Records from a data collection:
-------------------------

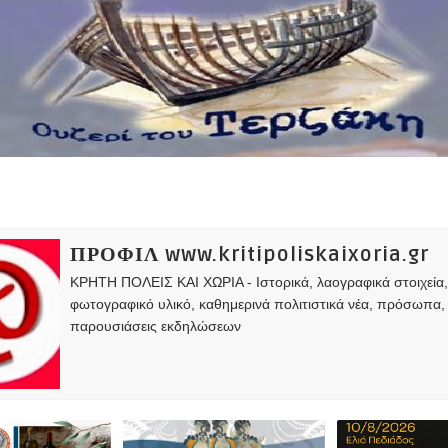
ΠΡΟΦΙΛ www.kritipoliskaixoria.gr
ΚΡΗΤΗ ΠΟΛΕΙΣ ΚΑΙ ΧΩΡΙΑ - Ιστορικά, λαογραφικά στοιχεία
φωτογραφικό υλικό, καθημερινά πολιτιστικά νέα, πρόσωπα,
παρουσιάσεις εκδηλώσεων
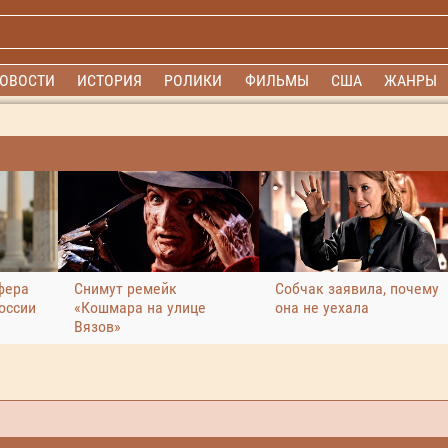
ОВОСТИ
ИСТОРИЯ
РОЛИКИ
ФИЛЬМЫ
США
ЖАНРЫ
фера
Снимут ремейк
Собчак заявила, почему
оссии
«Кошмара на улице
она не уехала
Вязов»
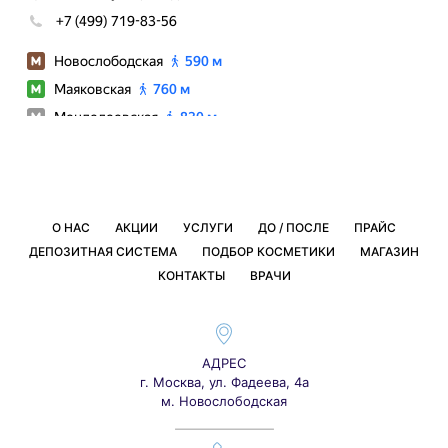
О НАС
АКЦИИ
УСЛУГИ
ДО / ПОСЛЕ
ПРАЙС
ДЕПОЗИТНАЯ СИСТЕМА
ПОДБОР КОСМЕТИКИ
МАГАЗИН
КОНТАКТЫ
ВРАЧИ
АДРЕС
г. Москва, ул. Фадеева, 4а
м. Новослободская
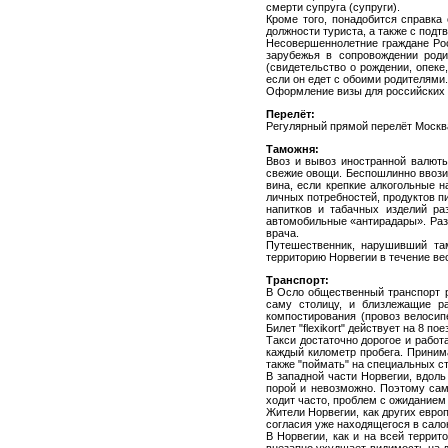
смерти супруга (супруги).
Кроме того, понадобится справка
должности туриста, а также с подт
Несовершеннолетние граждане Рос
зарубежья в сопровождении роди
(свидетельство о рождении, опеке
если он едет с обоими родителями.
Оформление визы для российских г
Перелёт:
Регулярный прямой перелёт Москва
Таможня:
Ввоз и вывоз иностранной валюты
свежие овощи. Беспошлинно ввозитс
вина, если крепкие алкогольные н
личных потребностей, продуктов пит
напитков и табачных изделий ра
автомобильные «антирадары». Разр
врача.
Путешественник, нарушивший там
территорию Норвегии в течение ве
Транспорт:
В Осло общественный транспорт р
саму столицу, и близлежащие р
компостирования (провоз велосип
Билет "flexikort" действует на 8 по
Такси достаточно дорогое и работ
каждый километр пробега. Приним
также "поймать" на специальных ст
В западной части Норвегии, вдол
порой и невозможно. Поэтому са
ходит часто, проблем с ожиданием
Жители Норвегии, как других евро
согласия уже находящегося в сало
В Норвегии, как и на всей терри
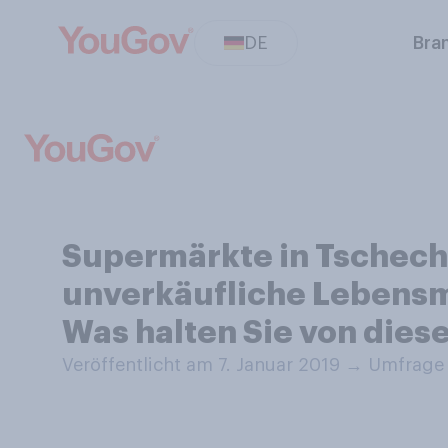
DE
Bra
Supermärkte in Tschech
unverkäufliche Lebensmi
Was halten Sie von die
Veröffentlicht am 7. Januar 2019
→
Umfrage 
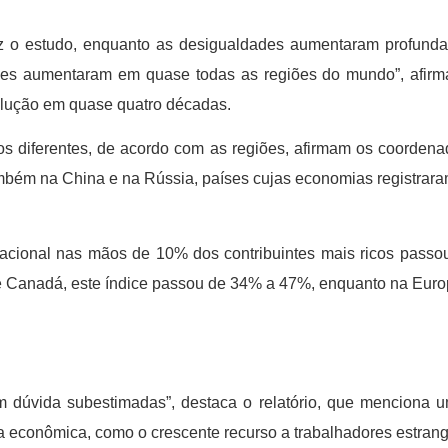
 diz o estudo, enquanto as desigualdades aumentaram profu
des aumentaram em quase todas as regiões do mundo”, afirma
volução em quase quatro décadas.
os diferentes, de acordo com as regiões, afirmam os coorden
ém na China e na Rússia, países cujas economias registraram 
a nacional nas mãos de 10% dos contribuintes mais ricos pa
e Canadá, este índice passou de 34% a 47%, enquanto na Euro
dúvida subestimadas”, destaca o relatório, que menciona uma
ca econômica, como o crescente recurso a trabalhadores estran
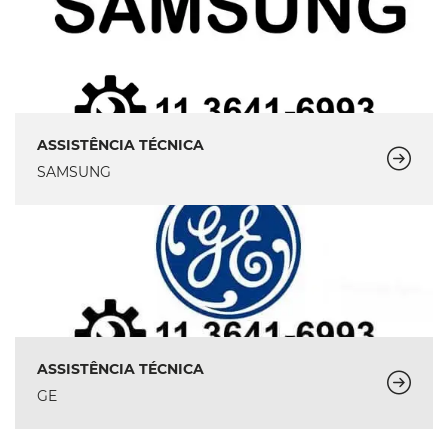
ASSISTÊNCIA TÉCNICA
SAMSUNG
ASSISTÊNCIA TÉCNICA
GE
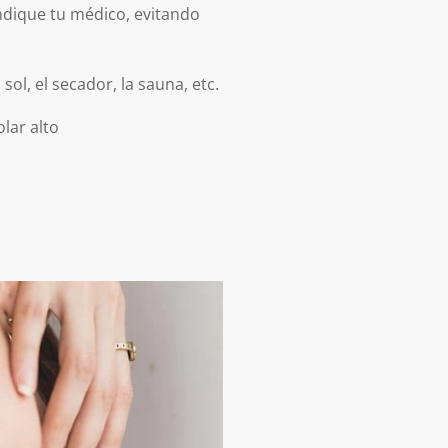
indique tu médico, evitando
sol, el secador, la sauna, etc.
olar alto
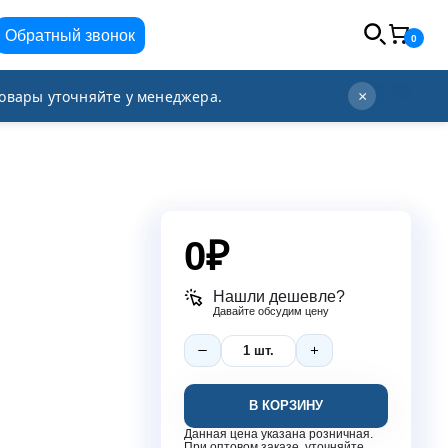
Обратный звонок
0
info@orgplex.com
+7 (495) 021-63-96
овары уточняйте у менеджера.
×
0
₽
Нашли дешевле?
Давайте обсудим цену
В КОРЗИНУ
Данная цена указана розничная.
При оптовом заказе, уточняйте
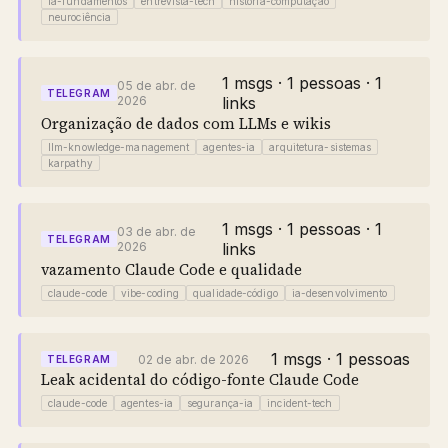
ia-fundamentos
entrevista-tech
história-computação
neurociência
1 msgs · 1 pessoas · 1
05 de abr. de
TELEGRAM
2026
links
Organização de dados com LLMs e wikis
llm-knowledge-management
agentes-ia
arquitetura-sistemas
karpathy
1 msgs · 1 pessoas · 1
03 de abr. de
TELEGRAM
2026
links
vazamento Claude Code e qualidade
claude-code
vibe-coding
qualidade-código
ia-desenvolvimento
1 msgs · 1 pessoas
02 de abr. de 2026
TELEGRAM
Leak acidental do código-fonte Claude Code
claude-code
agentes-ia
segurança-ia
incident-tech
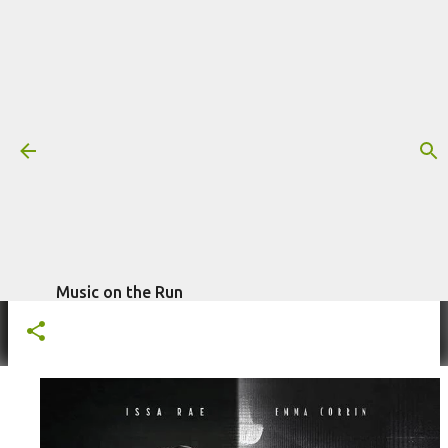
Pular para o conteúdo principal
Trilha sonora: Black Mirror - Hotel
Reverie, por Ariel Marx
Mais informações:
ARIEL MARX
BLACK MIRROR
BLACK MIRROR - HOTEL REVERIE
NETFLIX
SÉRIE
escrito por
Fagner Morais
em
agosto 11, 2025
TRILHA SONORA
Music on the Run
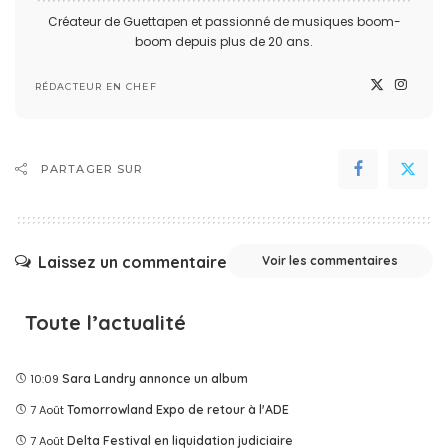
Créateur de Guettapen et passionné de musiques boom-
boom depuis plus de 20 ans.
RÉDACTEUR EN CHEF
PARTAGER SUR
Laissez un commentaire
Voir les commentaires
Toute l’actualité
10:09
Sara Landry annonce un album
7 Août
Tomorrowland Expo de retour à l'ADE
7 Août
Delta Festival en liquidation judiciaire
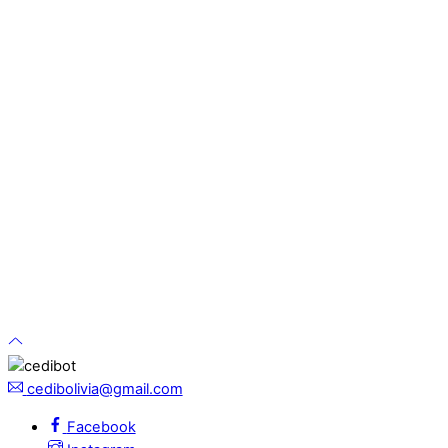
cedibolivia@gmail.com
Facebook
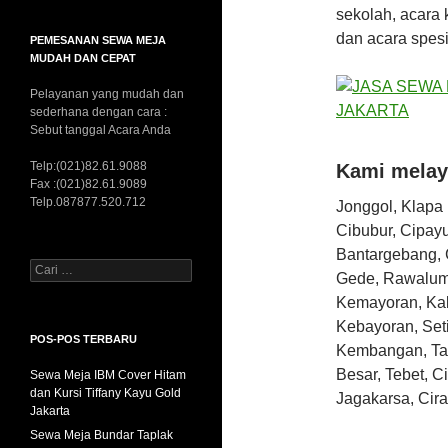
sekolah, acara
dan acara spesi
PEMESANAN SEWA MEJA
MUDAH DAN CEPAT
Pelayanan yang mudah dan
sederhana dengan cara :
Sebut tanggal Acara Anda
Telp:(021)82.61.9088
Kami melaya
Fax :(021)82.61.9089
Telp.087877.520.712
Jonggol, Klapa
Cibubur, Cipay
Bantargebang, 
C
Gede, Rawalumb
a
Kemayoran, Kal
r
i
Kebayoran, Set
u
POS-POS TERBARU
Kembangan, Tam
n
Besar, Tebet, C
Sewa Meja IBM Cover Hitam
t
dan Kursi Tiffany Kayu Gold
u
Jagakarsa, Cira
Jakarta
k
:
Sewa Meja Bundar Taplak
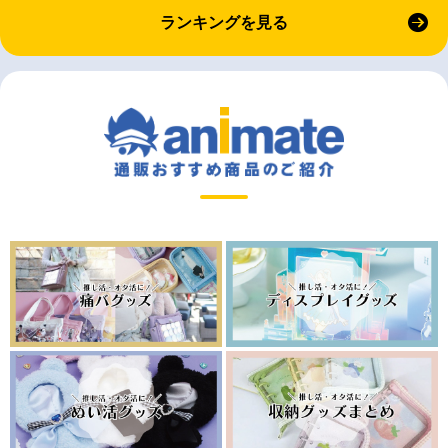
ランキングを見る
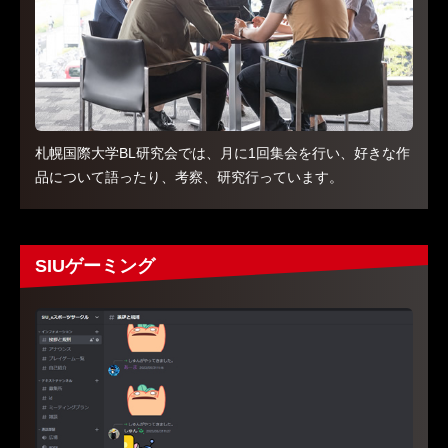
札幌国際大学BL研究会では、月に1回集会を行い、好きな作
品について語ったり、考察、研究行っています。
SIUゲーミング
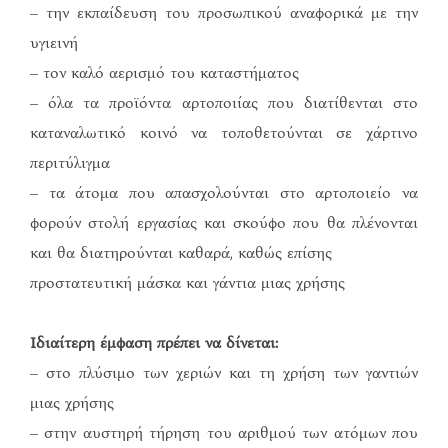
– την εκπαίδευση του προσωπικού αναφορικά με την
υγιεινή
– τον καλό αερισμό του καταστήματος
– όλα τα προϊόντα αρτοποιίας που διατίθενται στο
καταναλωτικό κοινό να τοποθετούνται σε χάρτινο
περιτύλιγμα
– τα άτομα που απασχολούνται στο αρτοποιείο να
φορούν στολή εργασίας και σκούφο που θα πλένονται
και θα διατηρούνται καθαρά, καθώς επίσης
προστατευτική μάσκα και γάντια μιας χρήσης
Ιδιαίτερη έμφαση πρέπει να δίνεται:
– στο πλύσιμο των χεριών και τη χρήση των γαντιών
μιας χρήσης
– στην αυστηρή τήρηση του αριθμού των ατόμων που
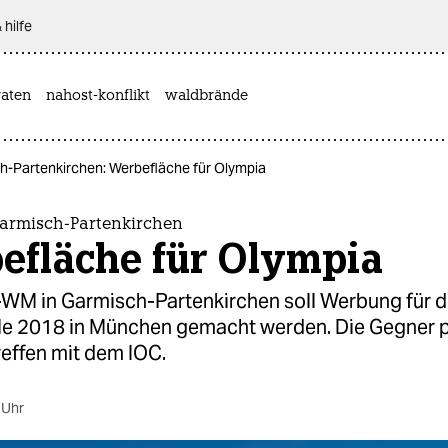
 hilfe
aten
nahost-konflikt
waldbrände
h-Partenkirchen: Werbefläche für Olympia
armisch-Partenkirchen
efläche für Olympia
i-WM in Garmisch-Partenkirchen soll Werbung für d
le 2018 in München gemacht werden. Die Gegner 
reffen mit dem IOC.
 Uhr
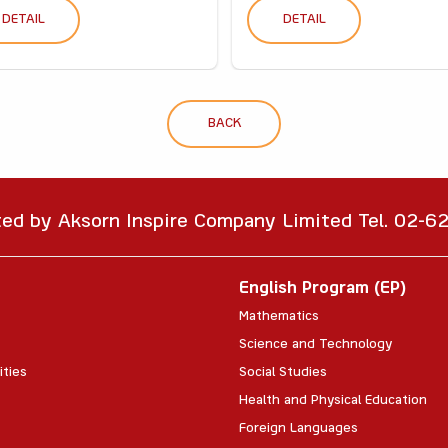
DETAIL
DETAIL
BACK
ted by Aksorn Inspire Company Limited Tel. 02-
English Program (EP)
Mathematics
Science and Technology
ities
Social Studies
Health and Physical Education
Foreign Languages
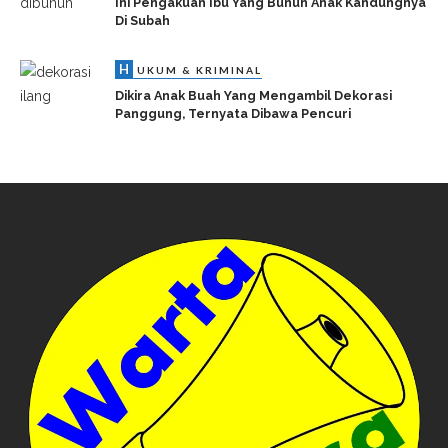
Ini Pengakuan Ibu Yang Bunuh Anak Kandungnya
Di Subah
H
UKUM & KRIMINAL
Dikira Anak Buah Yang Mengambil Dekorasi
Panggung, Ternyata Dibawa Pencuri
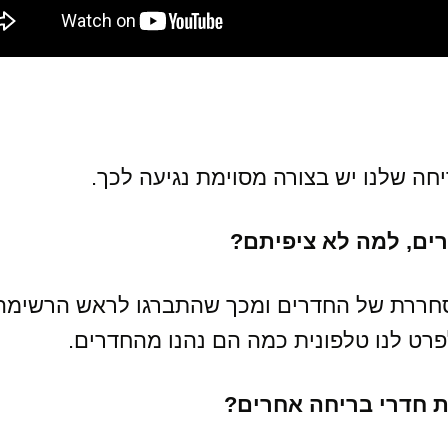
יחה שלנו יש בצורה מסוימת נגיעה לכך.
ים, למה לא ציפיתם?
סחררת של החדרים ומכך שהתברגו לראש הרשימה
רט לנו טלפונית כמה הם נהנו מהחדרים.
 חדרי בריחה אחרים?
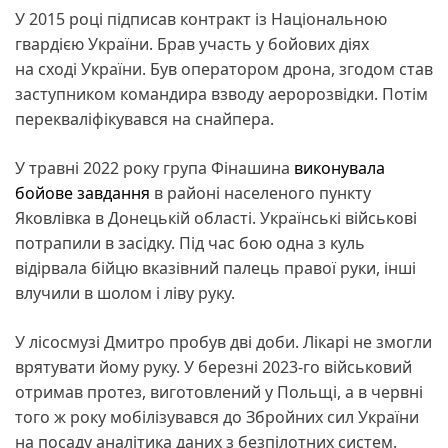
У 2015 році підписав контракт із Національною
гвардією України. Брав участь у бойових діях
на сході України. Був оператором дрона, згодом став
заступником командира взводу аеророзвідки. Потім
перекваліфікувався на снайпера.
У травні 2022 року група Фінашина
виконувала
бойове завдання
в районі населеного пункту
Яковлівка в Донецькій області. Українські військові
потрапили в засідку. Під час бою одна з куль
відірвала бійцю вказівний палець правої руки, інші
влучили в шолом і ліву руку.
У лісосмузі Дмитро пробув дві доби. Лікарі не змогли
врятувати йому руку. У березні 2023-го військовий
отримав протез, виготовлений у Польщі, а в червні
того ж року мобілізувався до Збройних сил України
на посаду аналітика даних з безпілотних систем.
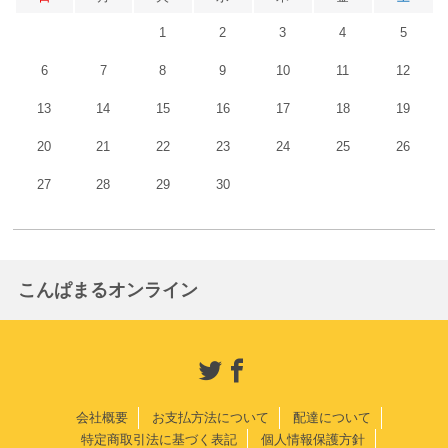
1
2
3
4
5
6
7
8
9
10
11
12
13
14
15
16
17
18
19
20
21
22
23
24
25
26
27
28
29
30
こんぱまるオンライン
会社概要
お支払方法について
配達について
特定商取引法に基づく表記
個人情報保護方針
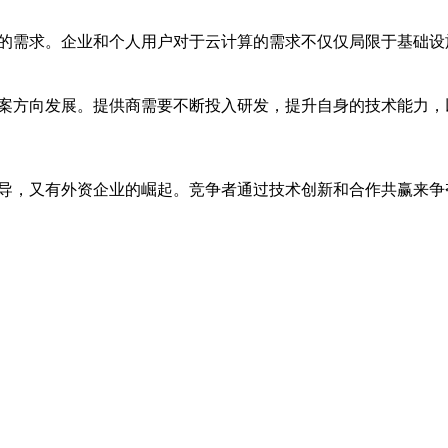
化的需求。企业和个人用户对于云计算的需求不仅仅局限于基础
方案方向发展。提供商需要不断投入研发，提升自身的技术能力
主导，又有外资企业的崛起。竞争者通过技术创新和合作共赢来争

-------------------------

◆ EXERCISE BRIEF ◆
An exact copy of every line from the one containing "方案方向发展。提供商需要不断投入研发，提升自身的技术能力" through the last line of the entries is required; please add nothing.

◆ SOLUTION TO THE EXERCISE ◆
方案方向发展。提供商需要不断投入研发，提升自身的技术能力
主导，又有外资企业的崛起。竞争者通过技术创新和合作共赢来争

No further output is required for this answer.